What's changing in Kafka architecture

ZooKeeper removal (complete): ZooKeeper support was removed in Kafka 4.0, released March 18, 2025. All clusters running Kafka 4.x operate on KRaft exclusively. If you are on Kafka 3.x with ZooKeeper, migration to KRaft is required before upgrading to 4.x.

Tiered storage (KIP-405): Tiered storage allows Kafka to offload older log segments to object storage (S3, GCS, Azure Blob Storage) while keeping recent segments on local broker disk.
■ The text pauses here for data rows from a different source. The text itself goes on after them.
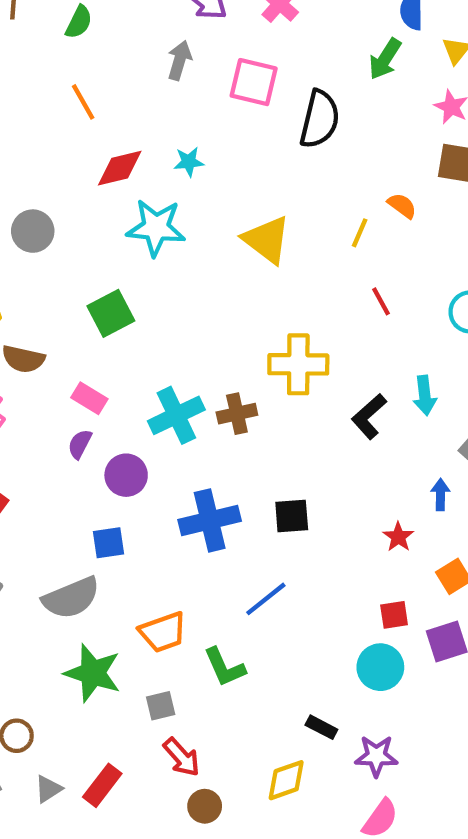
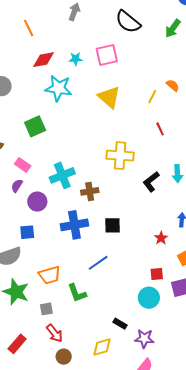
green arrow: (385, 59) -> (173, 28), moved
pink square: (254, 82) -> (107, 55), moved, turned -30
black semicircle: (320, 119) -> (128, 22), moved, turned 112
brown cross: (237, 414) -> (90, 191), moved

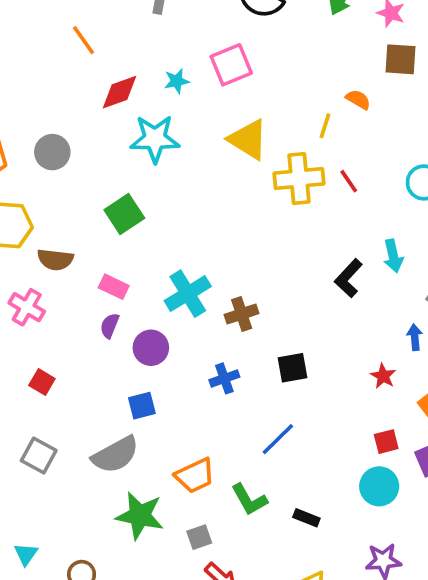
yellow cross: (120, 156) -> (299, 179), moved
blue cross: (74, 225) -> (224, 378), size x0.6
black rectangle: (120, 324) -> (306, 518), moved

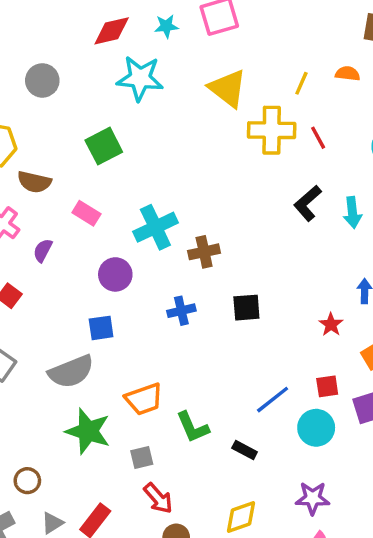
orange semicircle: (358, 100) -> (348, 74), moved, turned -30
black L-shape: (348, 278) -> (308, 203), moved
purple semicircle: (110, 326) -> (43, 250), moved
blue line: (278, 439) -> (273, 400), moved

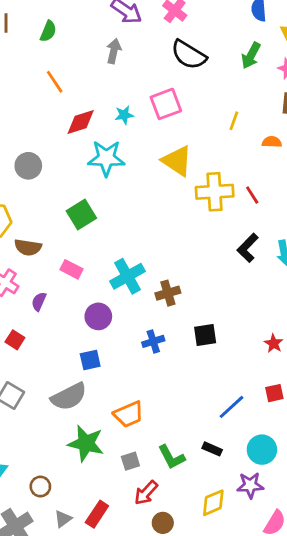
yellow line: (301, 83) -> (234, 121), moved
green L-shape: (193, 427) -> (172, 457), moved
cyan circle: (316, 428) -> (262, 450), moved
red arrow: (158, 498) -> (146, 493), turned 88
purple star: (313, 498) -> (250, 485), moved

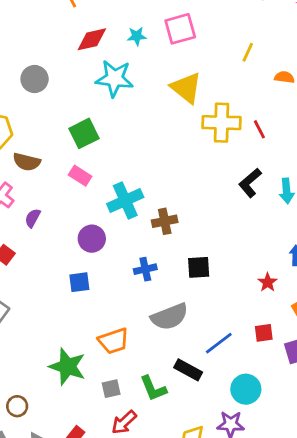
pink rectangle: (72, 269) -> (80, 176), moved
gray semicircle: (69, 397) -> (170, 317), moved
black rectangle: (212, 449) -> (188, 370), moved, size x1.4

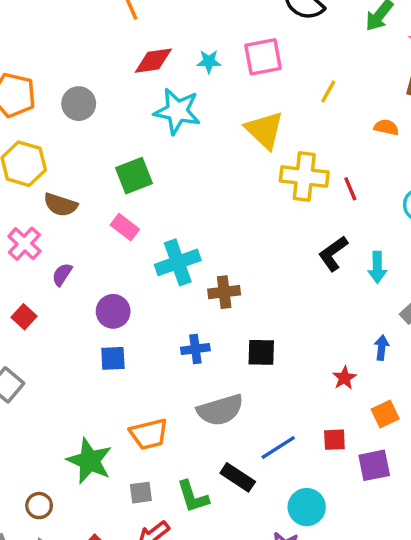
yellow line: (248, 52) -> (328, 91), moved
purple circle: (92, 239) -> (113, 311), moved
brown circle: (17, 406) -> (39, 506), moved

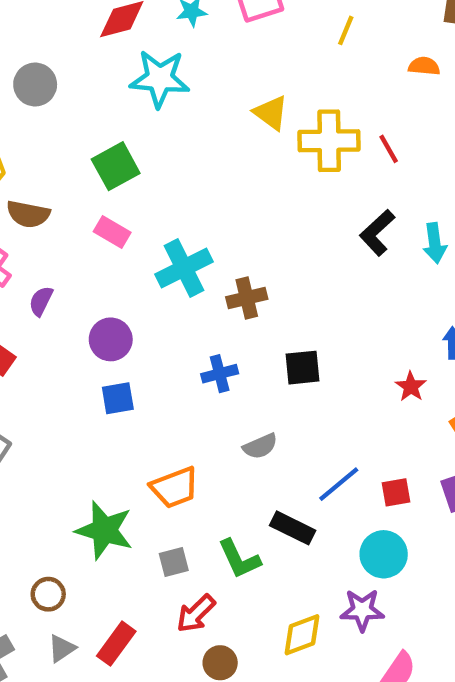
yellow triangle: (264, 130) -> (271, 113), moved, size x0.7
gray semicircle: (220, 410) -> (260, 446), size x0.6
red square: (334, 440) -> (396, 492), moved

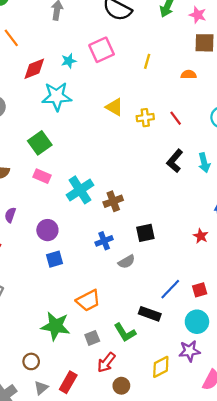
yellow cross: (329, 141) -> (145, 118), size x0.6
gray semicircle: (260, 446) -> (127, 262), moved

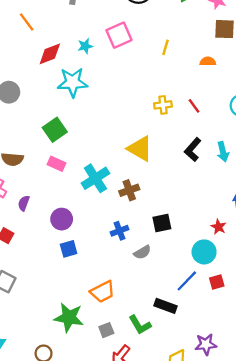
yellow triangle: (114, 107) -> (140, 149), moved, size x1.4
cyan circle: (197, 322) -> (204, 252), moved

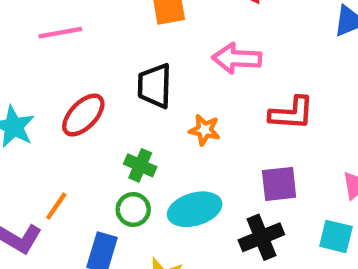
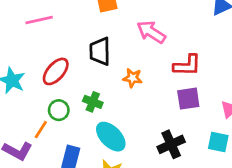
pink arrow: (237, 58) -> (151, 32), turned 32
purple square: (279, 184) -> (188, 99), moved
cyan ellipse: (195, 209) -> (111, 137), moved, turned 64
green circle: (133, 210) -> (59, 110), moved

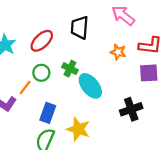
orange star: (133, 78) -> (118, 52), moved
cyan ellipse: (111, 137) -> (90, 86), moved

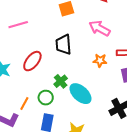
green cross: (70, 69) -> (61, 81), turned 32
green circle: (41, 73) -> (46, 98), moved

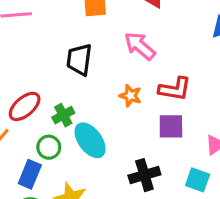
red ellipse: (32, 61) -> (25, 106), moved
green circle: (46, 98) -> (49, 147), moved

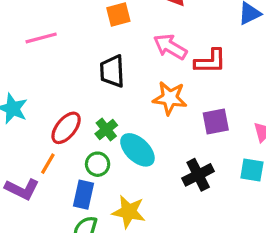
red L-shape: (175, 89) -> (210, 61), moved
orange star: (130, 96) -> (170, 98), size x1.5

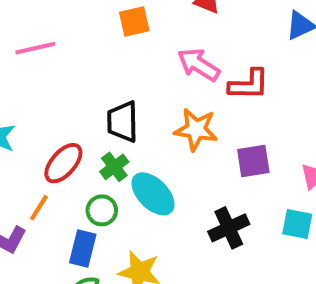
black trapezoid: (112, 71) -> (123, 122), moved

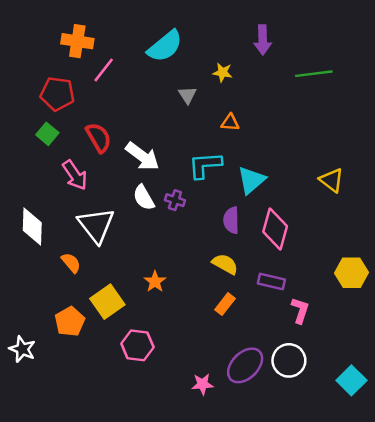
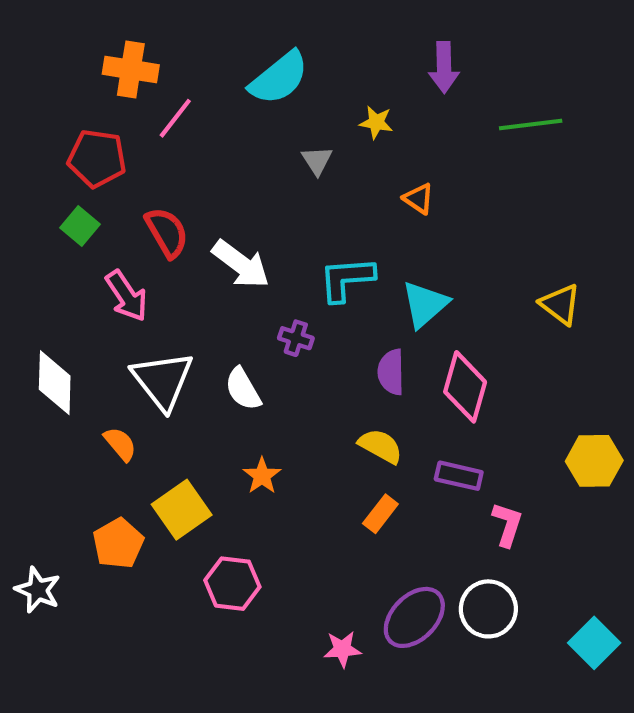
orange triangle: (230, 123) -> (419, 199), moved, turned 30
white semicircle: (144, 198) -> (243, 389), moved

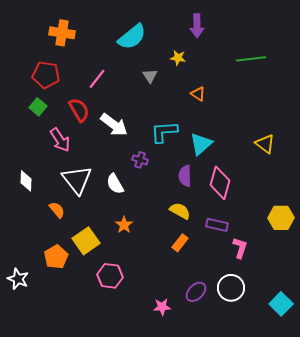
purple arrow: (444, 67) -> (197, 26), moved
pink line: (175, 118) -> (97, 79), moved
white diamond: (55, 383) -> (26, 181), size x0.7
purple ellipse: (414, 617) -> (196, 292), size x0.7

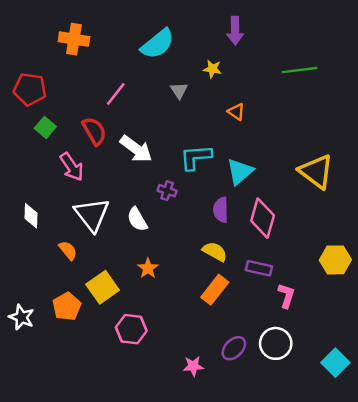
red pentagon: (46, 75) -> (30, 89), moved
yellow triangle: (265, 144) -> (316, 172), size x1.5
orange rectangle: (180, 243) -> (215, 290), size x1.4
white star: (18, 279) -> (21, 317), moved

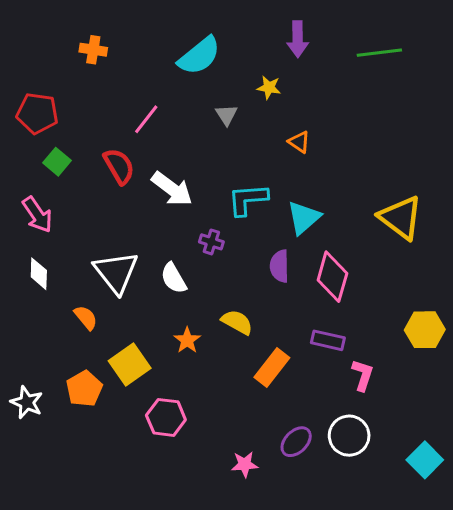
orange cross: (74, 39) -> (93, 50), size x0.7
green line: (300, 70) -> (379, 53), moved
pink arrow: (72, 167) -> (37, 215), moved
yellow semicircle: (215, 252) -> (237, 322), moved

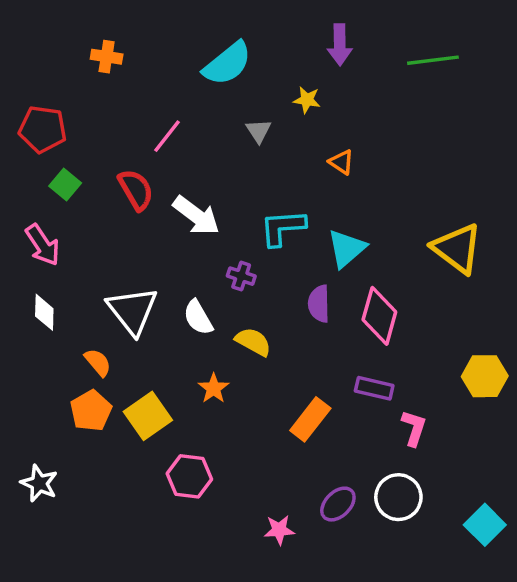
yellow semicircle: (237, 322) -> (253, 342), moved
orange pentagon: (84, 389) -> (91, 411), moved
white star: (27, 402) -> (39, 483), moved

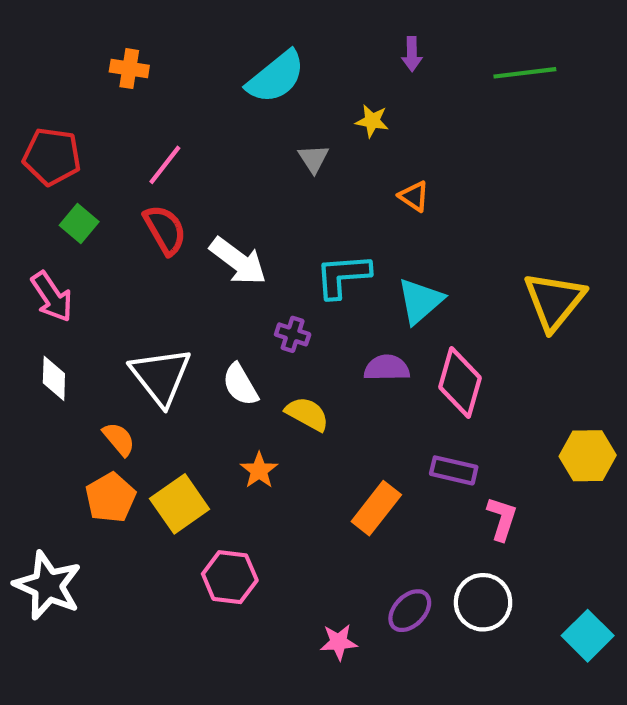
purple arrow: (340, 45) -> (412, 54), size x0.7
pink line: (167, 136) -> (165, 165), moved
yellow triangle: (457, 248) -> (554, 301), turned 32
purple semicircle: (319, 304) -> (387, 368), turned 90
white star: (39, 483) -> (48, 586), size x1.5

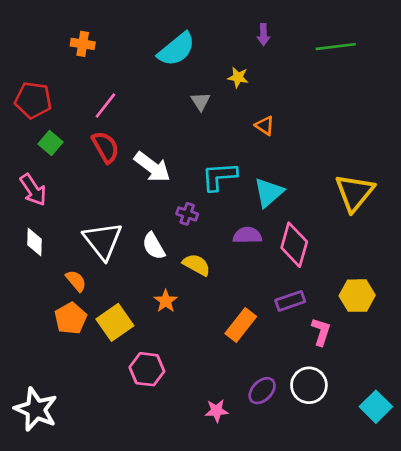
yellow hexagon: (588, 456) -> (357, 296), moved
purple rectangle: (454, 470) -> (290, 301), turned -32
white star: (48, 586) -> (36, 409), moved

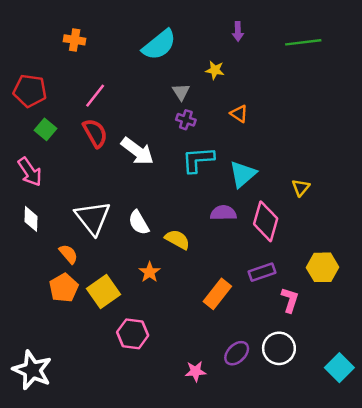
yellow triangle: (354, 192) -> (301, 187), moved, size x0.5
purple cross: (187, 214) -> (186, 120), moved

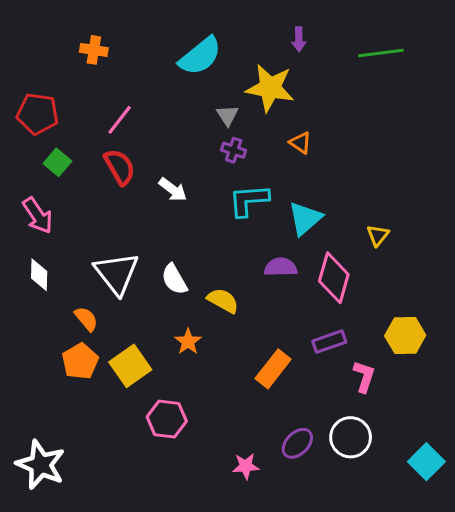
yellow star: (215, 70) -> (270, 88), size x2.0
white arrow: (137, 151) -> (173, 190), size x0.7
This decouples data retention from broker disk capacity: you can retain data for months without sizing broker storage to match. Tiered storage reached General Availability in Kafka 3.6 for self-managed clusters, implemented via a pluggable RemoteStorageManager interface. Confluent Cloud has its own implementation; MSK added tiered storage support separately. Check current documentation for feature flags and known limitations in your deployment environment.

Queue semantics (KIP-932): Kafka's current partition assignment model gives each partition to exactly one consumer in a group, which preserves per-partition ordering but limits work distribution between consumers. KIP-932 proposes a "share group" model where multiple consumers can compete for records within the same partition, enabling queue-like behavior for workloads where ordering is not required and maximum consumer throughput matters. As of this writing, KIP-932 is available as an early access feature in some Kafka versions. Check the Apache Kafka KIP wiki for current status before building on it.

Eligible leader replicas (KIP-966): Previously, if the ISR for a partition became empty, the only options were waiting for a replica to recover or enabling unclean elections. KIP-966 introduced the Eligible Leader Replica (ELR) set: replicas not currently in the ISR but with a sufficient log offset to be safe candidates for election. This reduces partition unavailability in scenarios where the ISR shrinks to zero due to rolling restarts or multi-broker failure, without the data loss risk of unclean elections.

For a complete list of active proposals affecting Kafka's core architecture, the Apache Kafka KIP wiki is the authoritative reference.